At this stage, I’m still all about feeling strong and healthy. So I use the energy to lift.
Again, I won’t go into specifics since every body is different, but I use this week to dramatically increase the weight that I’m used to pushing. My daily routine, outside of this two-week process, is essentially a full body work out on low weights to burn fat, tone muscle and stay flexible.
This changes two weeks before a shoot though, when I use those same exercises (usually leg press, chest press, pull downs and repeat) but I push the weight up to the very limit that I can manage. Again, I don’t give myself a hernia, it’s a photo shoot, not a death-match, but I creep that weight up and up each set, until I’m just shy of my personal best.
I also double the number of sets from my usual daily five to a hardcore ten. This is the last chance I have to utilise the carbs I’m taking in and to get a pump on, before stripping in Week 2.
With this in mind, I usually hammer the legs harder than anything else as the week goes on. I’m naturally a slim guy with broad shoulders so if I train legs at the same rate as the muscle groups in the top half, I’ll start to look top heavy.
For me, bulking up the thighs, before stripping down the belly, gives the best bang for my buck.
Time to say goodbye, carbs… Pasta la vista, baby.
Here’s where things get a little more severe and where, I think, a little more controversial.
By now, many amateur fitness models, bodybuilders or keyboard-keto-crusaders might be crying out for a high-fat diet, but I personally cannot advocate the reliance on any food source that has been drummed into our psyches as being so drastically unhealthy.
Even if studies have proven that there’s stone cold facts behind the high-fat-fad, and that our bodies do learn to become more efficient in processing energy sources during this diet, my concern is that any change so dramatic that it puts your body into a new state (ketosis), must be doing some form of harm, when activated over such a short window of time.

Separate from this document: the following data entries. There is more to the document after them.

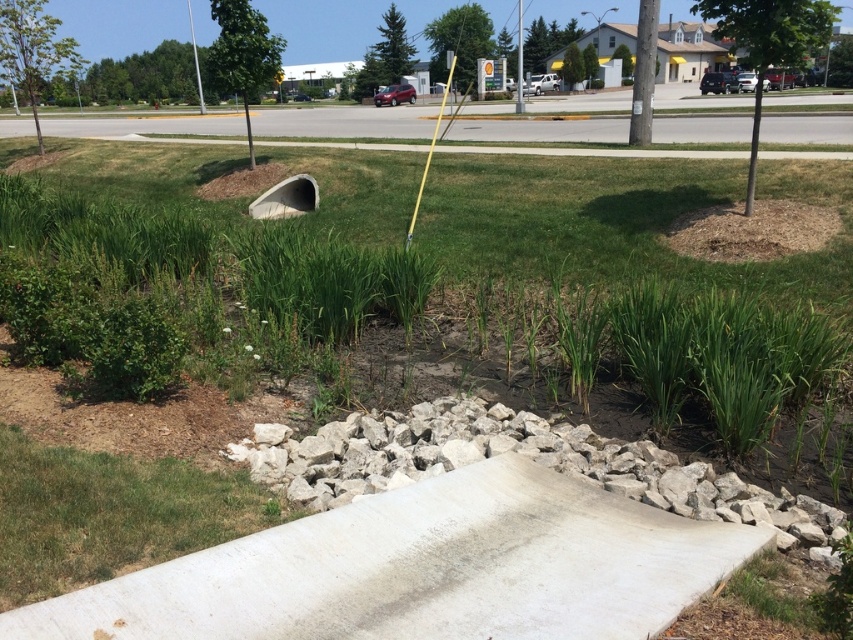 Question: Is white gravel at lower center positioned in front of concrete tunnel at center?

Choices:
 (A) yes
 (B) no

Answer: (A)

Question: Based on their relative distances, which object is farther from the white gravel at lower center?

Choices:
 (A) white concrete ramp at lower center
 (B) green grass at lower left

Answer: (B)

Question: Does white concrete ramp at lower center have a lesser width compared to white gravel at lower center?

Choices:
 (A) yes
 (B) no

Answer: (A)

Question: From the image, what is the correct spatial relationship of white concrete ramp at lower center in relation to concrete tunnel at center?

Choices:
 (A) left
 (B) right

Answer: (B)

Question: Which point is closer to the camera taking this photo?

Choices:
 (A) (296, 188)
 (B) (125, 483)
 (C) (100, 614)

Answer: (C)

Question: Which object appears closest to the camera in this image?

Choices:
 (A) white gravel at lower center
 (B) white concrete ramp at lower center
 (C) green grass at lower left
 (D) concrete tunnel at center

Answer: (B) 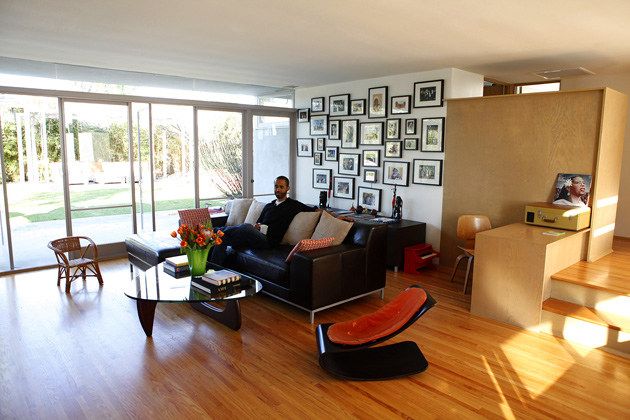 Where is `pillows`? Image resolution: width=630 pixels, height=420 pixels. pillows is located at coordinates (293, 234), (327, 230), (255, 209), (239, 207). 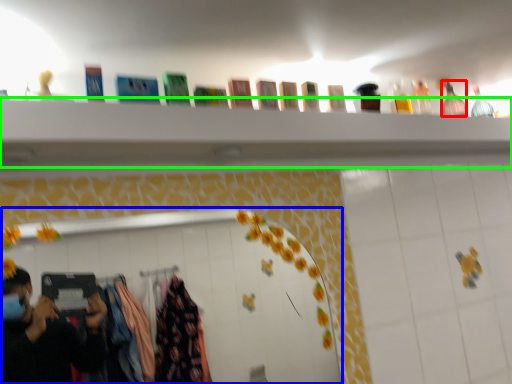 Question: Based on their relative distances, which object is farther from bottle (highlighted by a red box)? Choose from mirror (highlighted by a blue box) and closet (highlighted by a green box).

Choices:
 (A) mirror
 (B) closet

Answer: (A)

But that’s not to say I haven’t done it – and got results. My six pack, usually tucked behind a slim bicycle tire of fat just above my hips, seemed to be busting out of the skin by the end of a two week keto-diet. My “V” was a capital. In bold. Was this a result of high-fat/low-carb? Maybe. Combined with hard cardio, big weights and lots of sit ups. It’s hard to say what portion of that success came purely through keto principles.
What I can say though, is that I wasn’t well. Or at least I didn’t look it. Whilst my energy levels were actually pretty solid, it was my face that took the brunt of the damage when I tried keto. I looked older, paler, weaker. My cheeks were sunken inwards and the grey bags under my eyes turned black.
Perhaps I’m wrong, perhaps I was never ill as a result of increasing my intake of fats, but since my job was specifically to look good on camera, it no longer seemed worth the risk. I appreciate that body-builders also look good, but since their aims are different, and since they can cover facial blemishes with extreme tan, it’s not the case that what works for one, works for all. Commercial models need healthy looking eyes and skin.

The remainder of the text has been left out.